A análise do pesquisador faz uma comparação direta entre o Brasil e a Inglaterra, destacando que, no país britânico, os determinantes comportamentais como tabagismo, sedentarismo e má qualidade do sono são os principais obstáculos ao envelhecimento ativo. Já no Brasil, os principais fatores contra o envelhecimento saudável são os determinantes sociais, principalmente a educação.
Esse problema pode refletir na chamada capacidade intrínseca. Trata-se do conjunto das capacidades físicas e mentais que uma pessoa pode mobilizar ao longo da vida. Elas possibilitam manter sua autonomia e funcionalidade. No Brasil, esta capacidade é severamente afetada pela grande ocorrência de multimorbidade, que é frequente na terceira idade. No país, a multimorbidade atinge 70,4% das mulheres e 51,1% dos homens.

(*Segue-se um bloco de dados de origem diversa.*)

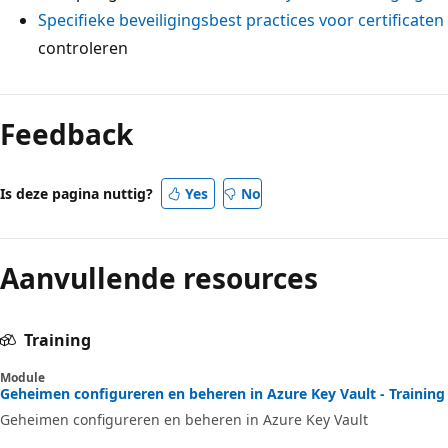
Specifieke beveiligingsbest practices voor certificaten
controleren
Feedback
Is deze pagina nuttig?
Yes
No
Aanvullende resources
Training
Module
Geheimen configureren en beheren in Azure Key Vault - Training
Geheimen configureren en beheren in Azure Key Vault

Janderson justifica esta diferença pelo tempo do processo de inversão da pirâmide etária nos países. Na Inglaterra, assim como outros países europeus, essa mudança durou quase um século. “No Brasil está acontecendo o mesmo processo de envelhecimento em apenas 20 anos. Além disso, esse processo é acompanhado de todas as problemáticas que ainda permanecem, como a iniquidade em saúde e a desigualdade social. Em um país de extensão territorial continental, é um desafio para o sistema de saúde lidar com esse processo de envelhecimento acelerado”, afirma.
Dos participantes brasileiros com 50 anos ou mais que foram analisados pelo estudo, 70,6% tinham baixa escolaridade. Essa constatação se traduz em menor renda e acesso, um problema social que supera os determinantes comportamentais no envelhecimento ativo. O contexto presente no país viabiliza que pessoas idosas com maior nível de escolaridade tenham maior probabilidade de envelhecimento saudável do que os de baixa escolaridade.
Sentir-se útil é importante
Janderson destaca que no Brasil há uma preocupação acerca da ocupação de idosos na terceira idade, pois, uma vez aposentados ou inativos, eles deixam suas atividades laborais e tendem a sentir-se inútil. Esse sentimento também se mostra obstáculo para o envelhecimento ativo e saudável. Para solucionar essa questão, a Inglaterra criou um benefício cultural do voluntariado. No país, idosos que realizam atividades voluntárias permanecem ativos e com o sentimento de utilidade para a sociedade.
O pesquisador reforça que todos esses fatores não estão diretamente ligados somente às pessoas que compõem a população, mas, sim, à forma com a qual a sociedade foi estruturada historicamente, socialmente e culturalmente. “Os conceitos que embasaram essa formação e que hoje refletem nessas questões do envelhecimento e da multimorbidade são aqueles que vão impactar a saúde das pessoas idosas, no futuro, e dos jovens, no presente”, afirma.
Contudo, apesar dos marcadores apontarem para o desafio do envelhecimento no Brasil, Janderson destaca que existem políticas públicas efetivas no país que são referência, como a de atenção primária à saúde e a imunização. No âmbito social, há o Bolsa Família, sucesso no combate à fome e à evasão escolar. O pesquisador acrescenta que essas políticas inspiram a Europa: “A Inglaterra está passando por um processo de reforma no seu sistema público de saúde e uma das estratégias deles está utilizando a Atenção Primária do Brasil como modelo. Por meio dela, eles pretendem conquistar a inclusão do agente comunitário de saúde, algo que somente o Brasil tem. Assim, é necessário empenho e atenção a políticas públicas voltadas a determinantes sociais, em específico à educação”, conclui.